We propose Creative Agents, the first framework that can handle creative tasks in an open-ended world. Using this framework, we implement various embodied agents through different combinations of imaginators and controllers. Creative Agents is an initial attempt in this field, aimed at raising the awareness of building intelligent agents with creativity.
Figure 1. Overview of creative agents for open-ended creative tasks. A creative agent consists of two components: an imaginator and a controller. Given a free-form language instruction describing the creative task, the imaginator first generates the imagination in the form of text/image by LLM with Chain-of-Thought (CoT)/diffusion model, then the controller fulfills the imagination by executing actions in the environment, leveraging the code generation capability of vision-language model (VLM) or a behavior-cloning (BC) policy learned from data. We implement three combinations of the imaginator and controller: ① CoT+GPT-4, ② Diffusion+GPT-4V, and ③ Diffusion+BC.
Basic Requirements
MineDojo works with Ubuntu>=18.04, Python>=3.9 and Java jdk 1.8.0_171, while Voyager works with both Ubuntu>=20.04 and Windows, with Java 17 installed. On Windows 10, installing a virtual environment with Python>=3.10 is recommended.
Install Packages and Environments
Install MineDojo
You can download the MineDojo environment for Creative Agents Here: Modified MineDojo Environment.
Install Voyager
Please follow Voyager Install Tutorial. Note that you should accomplish all the four parts:
Install Dependencies for BC Controller
Download code of BC controller at https://doi.org/10.5281/zenodo.10346783, then extract the zip file in your directory.

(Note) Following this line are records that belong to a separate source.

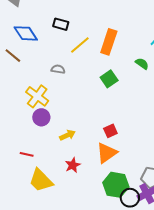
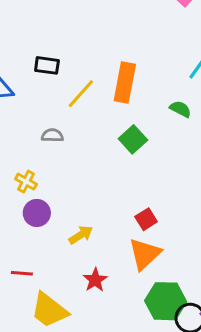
yellow cross: (37, 96) -> (26, 182), size x0.6

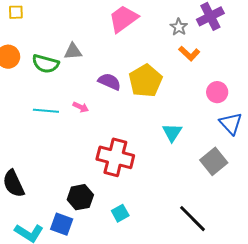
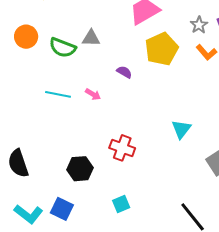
yellow pentagon: (146, 81) -> (162, 49), moved
purple semicircle: (109, 82) -> (124, 72), size x0.7
red cross: (115, 157) -> (122, 148), size x0.7
black hexagon: (80, 197) -> (80, 169), moved

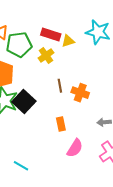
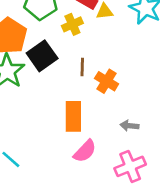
black square: (24, 102) -> (42, 56), moved
orange rectangle: (61, 124) -> (73, 116), size x1.6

Install Dependencies and Download Models, Datasets(for training) for BC Controller
To install packages for BC Controller, run:
pip install -r ./BC_Controller/requirements.txt
After downloading our models and datasets, for split files, run:
cat NAME.zip.* > NAME.zip
Then unzip them, and move models to ./BC_Controller/models, move datasets to ./BC_Controller/datasets
Get Started
Our models, code, and dataset, have been released. You can find them at:
https://zenodo.org/records/10251970 (code of GPT-based controller)
https://doi.org/10.5281/zenodo.10346783 (code of BC controller)
https://doi.org/10.5281/zenodo.10275049 (dataset)
Before running with CoT+GPT-4 or Diffusion+GPT-4V, please make sure you have an OpenAI API Key that can access to GPT-4 and GPT-4V(ision).
In our experiments, we use Minecraft Official Launcher instead of Microsoft Azure, following this link.
To test with CoT+GPT-4, run:
python cot_gpt4.py --api_key <API_KEY> --task <TASK_DESCRIPTION> --mc_port <LAN_PORT>
To test with Diffusion+GPT-4V, run:
python diffusion_gpt4.py --api_key <API_KEY> --image_path <IMAGE_PATH> --mc_port <LAN_PORT>
To test with Diffusion+BC, run:
python ./BC_Controller/BC_pipline.py
Diffusion+BC results (images, voxels, voxel sequence and building result) will be saved in ./BC_Controller/results.
To type your prompts for building, modify ./BC_Controller/results/validation_prompt.txt.
To train image generation part in Diffusion+BC, run:
python ./BC_Controller/txt2img/train_text_to_image_lora.py
To train voxel generation part in Diffusion+BC, run:
python ./BC_Controller/img2vox/runner.py
To train sequence part in Diffusion+BC, run:
python ./BC_Controller/vox2seq/train.py
Showcases and Demonstrations
Figure 2. Examples of the language description, the generated visual imagination, and the created building of each variant of creative agents. Visual imagination generated by the diffusion model has great diversity, which is an important manifestation of creativity.